Every podcast listener on Spotify corresponds to a user account, which allows Spotify’s podcast dashboard to report a “followers” metric, which is akin to a “subscribers” metric:

Followers measure the number of users who clicked Follow on your podcast on Spotify. Followers represent your highest-engaged audience on Spotify and they automatically receive new episodes of your podcast.

Spotify follower counts are reported in the Spotify for Podcasters dashboard, and aren’t reported in their crawler’s user agent.

Apps that display follower counts publicly

Some apps (like CastBox and Himalaya) publicly display “follower” counts on their websites:

However, these apps don’t always report follower counts via their user agent (or an API). Some apps like Breaker display subscriber counts on the web and in their user agent.

Let’s make this better

It took years for the podcast industry to arrive at meaningful consensus on the definition of a “download.” The IAB’s Podcast Technical Working Group did important work in getting us there.
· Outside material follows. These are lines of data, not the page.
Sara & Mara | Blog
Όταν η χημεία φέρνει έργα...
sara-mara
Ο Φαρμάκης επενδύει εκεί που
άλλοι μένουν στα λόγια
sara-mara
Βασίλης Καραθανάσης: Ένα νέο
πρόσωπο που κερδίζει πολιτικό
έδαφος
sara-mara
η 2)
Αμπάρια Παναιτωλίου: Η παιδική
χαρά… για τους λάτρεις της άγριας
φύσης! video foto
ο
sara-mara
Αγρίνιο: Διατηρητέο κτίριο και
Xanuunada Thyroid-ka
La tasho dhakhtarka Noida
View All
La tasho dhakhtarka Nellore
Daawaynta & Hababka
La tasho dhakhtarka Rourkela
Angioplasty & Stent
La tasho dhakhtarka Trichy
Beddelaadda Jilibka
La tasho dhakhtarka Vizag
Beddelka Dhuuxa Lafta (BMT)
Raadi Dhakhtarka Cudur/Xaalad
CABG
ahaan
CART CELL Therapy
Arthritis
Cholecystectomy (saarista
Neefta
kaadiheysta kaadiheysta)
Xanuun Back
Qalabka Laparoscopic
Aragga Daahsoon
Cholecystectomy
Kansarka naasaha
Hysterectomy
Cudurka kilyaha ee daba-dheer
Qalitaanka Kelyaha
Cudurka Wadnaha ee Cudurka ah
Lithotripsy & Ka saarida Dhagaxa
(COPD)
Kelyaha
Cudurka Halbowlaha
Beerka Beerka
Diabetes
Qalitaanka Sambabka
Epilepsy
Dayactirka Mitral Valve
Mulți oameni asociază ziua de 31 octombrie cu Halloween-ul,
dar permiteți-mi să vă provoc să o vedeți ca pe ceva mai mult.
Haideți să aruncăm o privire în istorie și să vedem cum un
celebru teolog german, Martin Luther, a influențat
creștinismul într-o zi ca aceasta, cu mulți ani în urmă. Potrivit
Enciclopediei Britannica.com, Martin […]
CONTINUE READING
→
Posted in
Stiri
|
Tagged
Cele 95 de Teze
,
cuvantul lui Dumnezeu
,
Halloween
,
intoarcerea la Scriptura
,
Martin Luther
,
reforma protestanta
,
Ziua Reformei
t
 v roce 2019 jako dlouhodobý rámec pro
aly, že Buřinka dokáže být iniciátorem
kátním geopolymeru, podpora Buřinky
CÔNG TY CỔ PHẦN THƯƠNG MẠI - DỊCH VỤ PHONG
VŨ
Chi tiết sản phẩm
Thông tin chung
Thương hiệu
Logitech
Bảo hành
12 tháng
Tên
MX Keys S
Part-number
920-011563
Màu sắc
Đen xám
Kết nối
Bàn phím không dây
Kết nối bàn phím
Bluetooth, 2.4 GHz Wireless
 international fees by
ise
What would it take to get us to a similar consensus on “subscribers?”

I’m not sure what it’ll take, but I do have a personal wish list for podcast app makers:

  • If you don’t currently report on subscriber numbers, start
  • Document your subscriber count methodology publicly
  • If you use a centralized feed crawler, report subscriber counts in your crawler’s user agent
  • If you offer a publisher dashboard, make subscriber counts available programatically, via an API, and permit your dashboard’s data to be intermingled with other apps’

Subscriber counts certainly aren’t perfect right now. But they’re important. And they deserve to be a lot better.

Because if we only measure downloads, we risk missing an important piece of the pie — our most passionate listeners.